Research & Testing
Research with students, pharmacists, and journalists in Albania suggested urban singles and couples aged 18–35 underutilized available modern contraceptive methods. Interviews with health care providers and consumers found misconceptions regarding contraceptive products and services. Baseline data on knowledge, beliefs, and use of traditional and modern methods of contraception among university students was collected in three cities. C-Change also conducted focus groups to explore socio-cultural factors influencing behaviors of student population, particularly access to modern contraception. Students felt pharmacists and health providers were reluctant to talk to them and were judgmental when they sought contraceptive information. Women reported fear of side effects of oral contraceptives and emergency contraception. The C-Change mass media campaign aimed to raise awareness of modern contraceptive products available in Albania and increase acceptance among young men and women in urban areas. The theme of the first year of the campaign was “Enjoy life, enjoy love. Use modern contraceptives... for happy moments” and appeared on a 40-second TV spot, three radio spots, and print materials (a poster, newspaper ad, and an outdoor billboard). In 2010, C-Change/Albania launched a second mass media campaign “a Happy Life” building on the theme of the first campaign, including one television spot, one radio spot, and print materials in major Albania newspapers, on buses and in other public areas.

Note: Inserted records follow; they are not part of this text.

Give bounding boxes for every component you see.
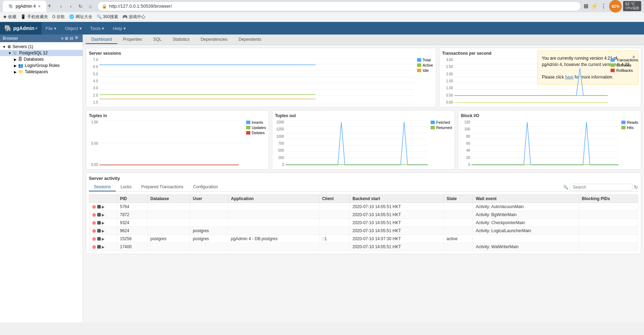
cancel-button-0[interactable] [97, 205, 101, 208]
tab-title: pgAdmin 4 [16, 4, 36, 9]
user-1 [190, 211, 228, 219]
expand-icon: ▼ [1, 45, 7, 49]
bookmark-mobile[interactable]: 📱 手机收藏夹 [21, 14, 48, 20]
cancel-button-2[interactable] [97, 221, 101, 224]
pid-1: 7872 [117, 211, 147, 219]
legend-deletes: Deletes [246, 131, 266, 135]
sidebar-tool-list[interactable]: ≡ [61, 36, 63, 41]
extensions-button[interactable]: ⊞ [584, 3, 588, 9]
tab-dependents[interactable]: Dependents [233, 36, 267, 44]
sidebar-item-tablespaces[interactable]: ▶ 📁 Tablespaces [0, 69, 83, 75]
forward-button[interactable]: › [67, 2, 75, 10]
stop-button-3[interactable]: ⊗ [92, 228, 96, 234]
cancel-button-4[interactable] [97, 237, 101, 241]
temp-indicator: 62 °C CPU/温度 [623, 1, 641, 11]
application-3 [228, 227, 319, 235]
bookmark-games[interactable]: 🎮 游戏中心 [122, 14, 145, 20]
back-button[interactable]: ‹ [57, 2, 65, 10]
legend-total: Total [417, 58, 433, 62]
sidebar-tool-expand[interactable]: ⊞ [65, 36, 68, 41]
tab-properties[interactable]: Properties [118, 36, 148, 44]
stop-button-2[interactable]: ⊗ [92, 220, 96, 226]
browser-tab[interactable]: 🐘 pgAdmin 4 × [3, 1, 46, 12]
login-group-label: Login/Group Roles [25, 63, 60, 68]
menu-file[interactable]: File ▾ [41, 22, 61, 35]
sidebar-tool-collapse[interactable]: ⊟ [70, 36, 73, 41]
cancel-button-5[interactable] [97, 245, 101, 249]
stop-button-4[interactable]: ⊗ [92, 236, 96, 242]
stop-button-0[interactable]: ⊗ [92, 204, 96, 210]
activity-search-input[interactable] [570, 184, 632, 191]
legend-color-fetched [431, 121, 435, 124]
state-3 [444, 227, 473, 235]
transactions-legend: Transactions Commits Rollbacks [611, 58, 638, 104]
legend-transactions: Transactions [611, 58, 638, 62]
bookmark-google[interactable]: G 谷歌 [52, 14, 65, 20]
legend-fetched: Fetched [431, 120, 452, 124]
legend-color-hits [621, 126, 626, 129]
reload-button[interactable]: ↻ [76, 2, 85, 10]
menu-tools[interactable]: Tools ▾ [86, 22, 109, 35]
menu-button[interactable]: ⋮ [601, 3, 606, 9]
sidebar-item-databases[interactable]: ▶ 🗄 Databases [0, 56, 83, 62]
address-bar[interactable]: 🔒 http://127.0.0.1:50539/browser/ [97, 1, 581, 11]
col-backend-start: Backend start [349, 195, 444, 203]
sidebar-search-button[interactable]: 🔍 [75, 36, 80, 41]
database-0 [147, 203, 190, 211]
stop-button-5[interactable]: ⊗ [92, 244, 96, 250]
col-application: Application [228, 195, 319, 203]
stop-button-1[interactable]: ⊗ [92, 212, 96, 218]
tab-dependencies[interactable]: Dependencies [195, 36, 233, 44]
home-button[interactable]: ⌂ [86, 2, 94, 10]
col-wait-event: Wait event [473, 195, 579, 203]
refresh-icon[interactable]: ↻ [634, 184, 638, 190]
login-group-icon: 👥 [18, 63, 23, 68]
tuples-in-chart [99, 120, 243, 167]
expand-button-4[interactable]: ▶ [102, 237, 105, 241]
pid-0: 5764 [117, 203, 147, 211]
tab-close-button[interactable]: × [38, 3, 40, 9]
wait-event-0: Activity: AutoVacuumMain [473, 203, 579, 211]
activity-tab-sessions[interactable]: Sessions [89, 183, 116, 191]
servers-label: Servers (1) [13, 44, 33, 49]
activity-tab-prepared-transactions[interactable]: Prepared Transactions [136, 183, 188, 191]
table-row: ⊗ ▶ 15256 postgres postgres pgAdmin 4 - … [89, 235, 638, 243]
profile-button[interactable]: ⚡ [591, 3, 598, 9]
application-4: pgAdmin 4 - DB:postgres [228, 235, 319, 243]
bookmark-urls[interactable]: 🌐 网址大全 [69, 14, 92, 20]
expand-icon: ▼ [7, 51, 13, 55]
block-io-panel: Block I/O 120100806040200 [458, 110, 641, 170]
expand-button-3[interactable]: ▶ [102, 229, 105, 233]
client-0 [319, 203, 349, 211]
sidebar-item-servers[interactable]: ▼ 🖥 Servers (1) [0, 44, 83, 50]
tuples-in-title: Tuples in [89, 113, 266, 118]
bookmark-favorites[interactable]: ★ 收藏 [3, 14, 16, 20]
new-tab-button[interactable]: + [48, 2, 52, 10]
transactions-chart [454, 58, 608, 104]
cancel-button-3[interactable] [97, 229, 101, 233]
cancel-button-1[interactable] [97, 213, 101, 216]
col-client: Client [319, 195, 349, 203]
bookmark-360[interactable]: 🔍 360搜索 [97, 14, 118, 20]
expand-button-5[interactable]: ▶ [102, 245, 105, 249]
expand-button-0[interactable]: ▶ [102, 205, 105, 209]
sidebar-item-postgresql12[interactable]: ▼ 🐘 PostgreSQL 12 [0, 50, 83, 56]
backend-start-3: 2020-07-10 14:05:51 HKT [349, 227, 444, 235]
activity-tab-configuration[interactable]: Configuration [188, 183, 223, 191]
tuples-out-legend: Fetched Returned [431, 120, 452, 167]
menu-help[interactable]: Help ▾ [109, 22, 130, 35]
sidebar-item-login-group-roles[interactable]: ▶ 👥 Login/Group Roles [0, 62, 83, 69]
pid-3: 9624 [117, 227, 147, 235]
expand-button-1[interactable]: ▶ [102, 213, 105, 217]
expand-button-2[interactable]: ▶ [102, 221, 105, 225]
activity-tab-locks[interactable]: Locks [116, 183, 136, 191]
tab-statistics[interactable]: Statistics [167, 36, 195, 44]
application-0 [228, 203, 319, 211]
tab-dashboard[interactable]: Dashboard [86, 36, 118, 44]
transactions-chart-area: 3.002.502.001.501.000.500.00 [442, 58, 638, 104]
main-container: Browser ≡ ⊞ ⊟ 🔍 ▼ 🖥 Servers (1) ▼ 🐘 Post… [0, 35, 644, 322]
tuples-out-panel: Tuples out 1500125010007505002500 [272, 110, 455, 170]
menu-object[interactable]: Object ▾ [61, 22, 86, 35]
legend-color-inserts [246, 121, 250, 124]
tab-sql[interactable]: SQL [147, 36, 167, 44]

The campaign materials focused on the safety and reliability of modern contraceptives and corrected common misperceptions that surfaced in the baseline survey. All campaign materials were carefully pre-tested with members of the target audience and input and buy-in sought from key stakeholders in Albania.
Monitoring & Evaluation
This report presents findings of an evaluation survey of two C-Change social and behavior change interventions in Albania to promote modern family planning methods. It assessed the impact of a peer education program for young university students at four urban campuses in Albania, along with a concurrent mass media campaign. An evaluation of the program found that sexually active students exposed to C-Change's peer education program were over two times more likely to report that they used modern contraceptive methods as those not exposed to the program. Exposure to both the peer education program and the TV messages of the national media campaign increased this awareness more than fourfold, compared to those not exposed to both interventions.